Exercise description –
Copy each line below word for word and drop every image.

Stored entries
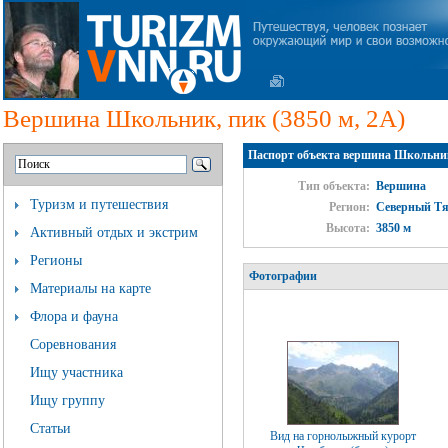
Вершина Школьник, пик (3850 м, 2А)
Паспорт объекта вершина Школьник,
Тип объекта:
Вершина
Туризм и путешествия
Регион:
Северный Т
Высота:
3850 м
Активный отдых и экстрим
Регионы
Фотографии
Материалы на карте
Флора и фауна
Соревнования
Ищу участника
Ищу группу
Статьи
Вид на горнолыжный курорт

Solution to the exercise –
Вершина Школьник, пик (3850 м, 2А)
Паспорт объекта вершина Школьник,
Тип объекта:
Вершина
Туризм и путешествия
Регион:
Северный Т
Высота:
3850 м
Активный отдых и экстрим
Регионы
Фотографии
Материалы на карте
Флора и фауна
Соревнования
Ищу участника
Ищу группу
Статьи
Вид на горнолыжный курорт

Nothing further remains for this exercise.